In a dilapidated dystopian hell hole, gruesome mutants stalk the shadows of a hulking city, jumping from building to building, murdering and feeding on humans by the dozen. Amidst the hopeless terror of life in Abara, one man dares to avenge the weak.
Abara is one of Tsutomu Nihei’s newest stories; famed for his downcast, vast science fiction series Blame!, Nihei is a manga-ka with exceptional drawing talent. Although his gothic style won’t be for everyone, I don’t think I’ve ever read a manga series that even comes close to replicating his eye for vast, sky scrapping architecture and nightmarish science fiction. Nihei’s work isn’t particularly notable for its empathic characters or moving drama, but he clearly and enthusiastically expresses himself though the endless, gigantic artificial landscapes, in which his characters live, breathe and murder. The reader is soon immersed and gasping for breath in a claustrophobic world over flowing with terrifying monsters and endless levels of metallic, soulless rooms.
Of the three chapters I’ve read so far, Abara is shaping up nicely but perhaps retredding old ground for Nihei. Humans and technology have again collided in Abara, and again this gives rise to some gruesome, blood-thirsty villains. Between your cliche warring government factions (police versus the “special ops”) and uncensored human slaughter, the hero of Abara is a silent assassin, uttering no more than a few grunts before violently driving his ugly adversaries through high buildings and rooftops.

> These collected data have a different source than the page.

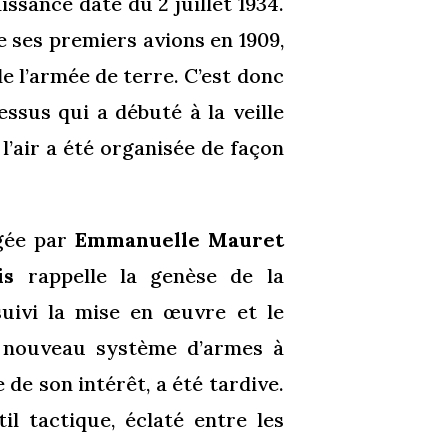
aissance date du 2 juillet 1934.
de ses premiers avions en 1909,
le l’armée de terre. C’est donc
ssus qui a débuté à la veille
’air a été organisée de façon
igée par
Emmanuelle Mauret
is
rappelle la genèse de la
uivi la mise en œuvre et le
n nouveau système d’armes à
 de son intérêt, a été tardive.
il tactique, éclaté entre les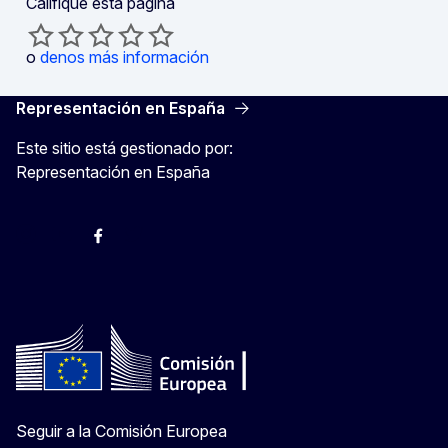
Califique esta página
o
denos más información
Representación en España
Este sitio está gestionado por:
Representación en España
@ComisionEuropea
Espacio Europa
Comisión Europea en España
@ComisionEuropea
Seguir a la Comisión Europea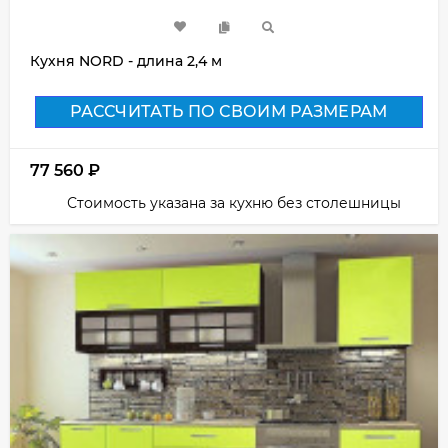
Кухня NORD - длина 2,4 м
РАССЧИТАТЬ ПО СВОИМ РАЗМЕРАМ
77 560
₽
Стоимость указана за кухню без столешницы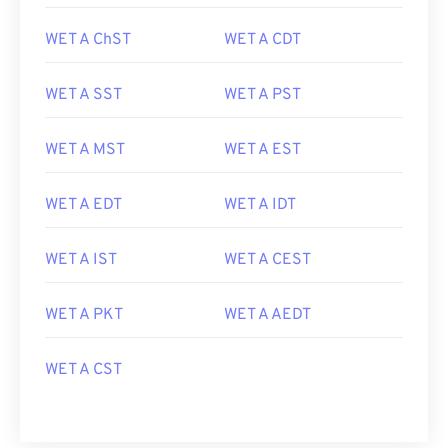
WET A ChST
WET A CDT
WET A SST
WET A PST
WET A MST
WET A EST
WET A EDT
WET A IDT
WET A IST
WET A CEST
WET A PKT
WET A AEDT
WET A CST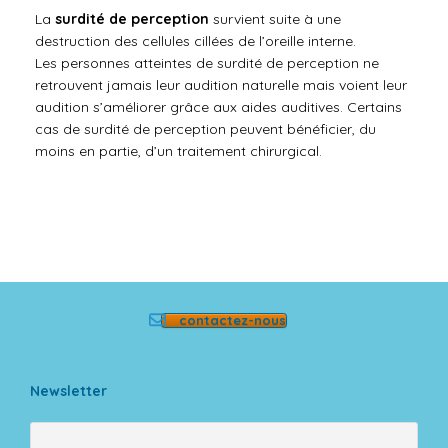
La
surdité de perception
survient suite à une
destruction des cellules cillées de l’oreille interne.
Les personnes atteintes de surdité de perception ne
retrouvent jamais leur audition naturelle mais voient leur
audition s’améliorer grâce aux aides auditives. Certains
cas de surdité de perception peuvent bénéficier, du
moins en partie, d’un traitement chirurgical.
contactez-nous
Newsletter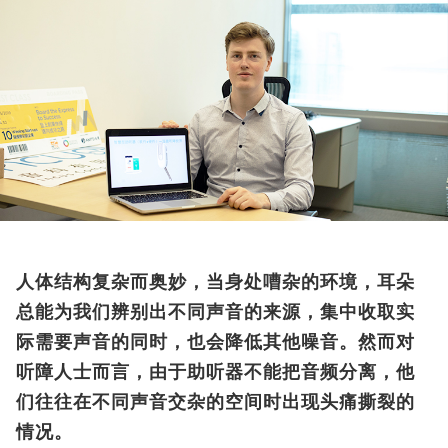
人体结构复杂而奥妙，当身处嘈杂的环境，耳朵
总能为我们辨别出不同声音的来源，集中收取实
际需要声音的同时，也会降低其他噪音。然而对
听障人士而言，由于助听器不能把音频分离，他
们往往在不同声音交杂的空间时出现头痛撕裂的
情况。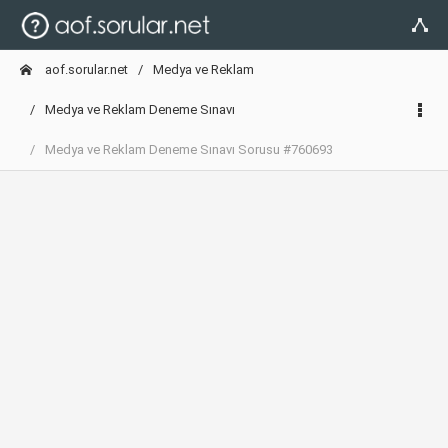
aof.sorular.net
Medya ve Reklam
Medya ve Reklam Deneme Sınavı
Medya ve Reklam Deneme Sınavı Sorusu #760693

The artwork is, as you would expect from Nihei, the real selling point. Abara is not set in a sky less complex like Blame!, but its world is just as dirty, sprawling and artificial. The character designs are all unique and often capture a gruesome blend of twisted flesh and dark, bone-crunching technology.
The first three chapters of Abara are moody, violent and atmospheric, leaving little room for those weak of heart.